MANILA, Philippines - The head of the umbrella organization of exporters cautioned exporters not to be lulled by the sector’s rapid recovery which could easily turn to rapid decline.
Addressing members of the Philippine Exporters Confederation Inc. (Philexport) during a national membership meeting in Manila recently, Sergio R. Ortiz-Luis Jr., president, lauded individual exporters for the high double-digit recovery in export sales for the first seven months of the year.
If sustained until the year ends, the rate of recovery could bring exports to equal sales in 2007, the peak year in exports before the global recession.
The big challenge today, he said, is to transform rapid recovery to sustained growth.
“A major stumbling block in sustaining export growth is an exchange rate policy that has always been biased in favor of a strong peso,” Ortiz-Luis said.
The peso-dollar rate hovered a few centavos above 44 this week from 48 to the dollar when export recovery began in January.
He urged the Aquino administration to take a second, harder look at the exchange rate policies of China and Vietnam that gave them the vitality to sustain their bid to become newly industrializing economies.
“Both countries have deliberately made their currencies weak to keep their exports cheap in the global marketplace,” Ortiz-Luis pointed out.
“After the irresponsible investment bankers in the US and Europe almost ground to a halt the global economy, old assumptions like equating a strong peso with a strong economy is no longer gospel truth,” said the export leader.

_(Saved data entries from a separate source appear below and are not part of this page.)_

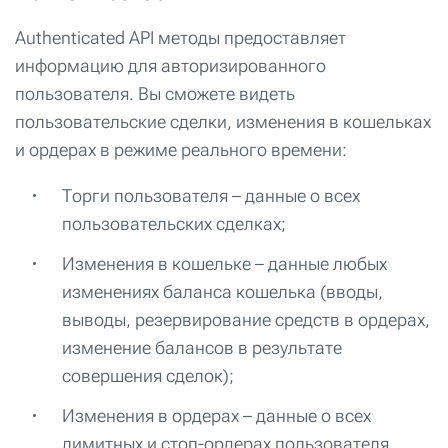
Authenticated API методы предоставляет
информацию для авторизированного
пользователя. Вы сможете видеть
пользовательские сделки, изменения в кошельках
и ордерах в режиме реального времени:
Торги пользователя – данные о всех
пользовательских сделках;
Изменения в кошельке – данные любых
изменениях баланса кошелька (вводы,
выводы, резервирование средств в ордерах,
изменение балансов в результате
совершения сделок);
Изменения в ордерах – данные о всех
лимитных и стоп-ордерах пользователя.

“What we have seen for decades is that, a strong peso equals a stagnant economy,” he added.
He further called on policy makers to weigh the losers and winners under a strong peso policy regime.
Among the winners, he said, are the traders of imported goods and their principals, the smugglers, and the government that has to pay its ballooning dollar loans.
The rest of the country, he pointed out, turned out losers. These include the lowly rice and onion farmers and domestic industries that have to compete with smuggled goods and cheaper imports, the call centers, families of overseas Filipino workers and exporters.
“It is ironic that the biggest losers in this unequal equation are the very people bringing in the dollars, the OFWs and the exporters,” he observed.